I've had quite the challenge in handling the following scenario.
- I want to use the Unity DI Framework to create a new channel for my service when needed.
- The service is secured with Federated security.
- The service is not called from within a service hosted within IIS, but called from within a self-hosted WCF service.
My current issue is occurring in step 3 above - how do I bootstrap the token and yet then satisfy the above 2 requirements also?? I'll outline the solutions to each step though as they're non-trivial and will hopefully assist someone else with this issue.
Solving issue 1: The following code-snippet will create a new instance of the channel anytime one is required.
container.RegisterType<IMyWcfService>(new PerResolveLifetimeManager(),
new InjectionFactory(
x => new ChannelFactoryWithChannelFactoryOperations<IMyWcfService>("*")
.CreateChannel()));
Here's some examples of people doing this better than I: http://unity.codeplex.com/discussions/211736 https://gist.github.com/tracker1/5675161
You can also use alternative lifetime managers as well e.g. the TransientLifetimeManager would work well here.

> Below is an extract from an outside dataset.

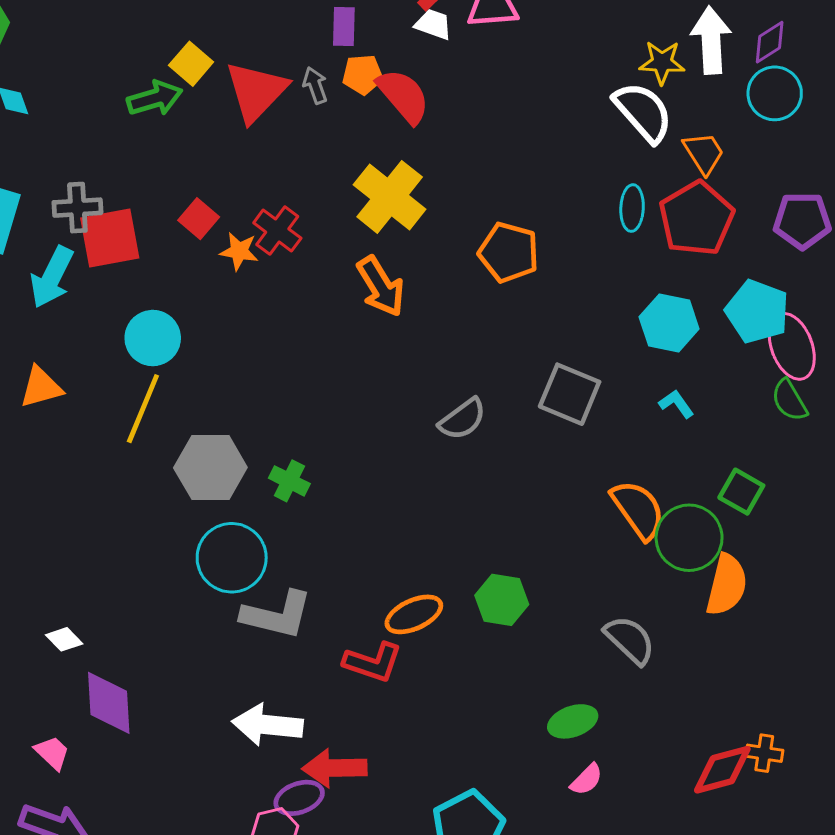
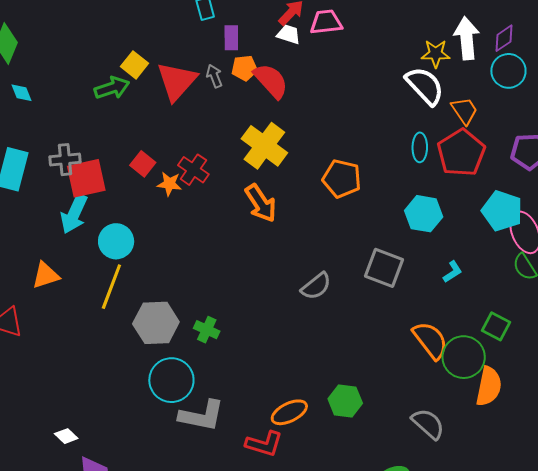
cyan arrow: (52, 277) -> (74, 214), moved
cyan hexagon: (669, 323) -> (424, 214), moved
cyan L-shape: (676, 404) -> (453, 272), turned 95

Solving Issue 2: Now the real difficulty begins - how do I include a security token with the InjectionFactory? Clearly I'm going to want to use CreatChannelWithIssuedToken, but I'm going to need to grab the bootstrap token to do so. This is fairly well documented around the net, e.g. here: http://www.cloudidentity.com/blog/2012/11/30/using-the-bootstrapcontext-property-in-net-4-5-2/ Some important things to note: make sure that you have a serviceBehaviors section in the config that specifies useIdentityConfiguration="true" otherwise your system.identityModel section will be ignored e.g.
<serviceBehaviors>
<behavior name="">
<serviceCredentials useIdentityConfiguration="true" />
</behavior>
</serviceBehaviors>
And then your system.identityModel section should also feature:
<system.identityModel>
<identityConfiguration>
<securityTokenHandlers>
<securityTokenHandlerConfiguration saveBootstrapContext="true" />
</securityTokenHandlers>
</identityConfiguration>
</system.identityModel>
Then, provided that you've made a request to set this correctly on the session (see my other question: AJAX call against REST endpoint secured with Thinktecture's IdentityServer STS it will be available in the session whenever you access the bootstrap context security token like so:
var bootstrapContext = ((ClaimsIdentity) Thread.CurrentPrincipal.Identity).BootstrapContext
as BootstrapContext;
SecurityToken securityToken = bootstrapContext.SecurityToken;
You can then either change your InjectionFactory to look like this:
container.RegisterType<IControllerConfigurationService>(new PerResolveLifetimeManager(),
new InjectionFactory(
x =>
{
var bootstrapContext = ((ClaimsIdentity)
Thread.CurrentPrincipal.Identity).BootstrapContext as BootstrapContext;
var securityToken = bootstrapContext.SecurityToken;
return new ChannelFactoryWithChannelFactoryOperations<IMyWcfService>("*")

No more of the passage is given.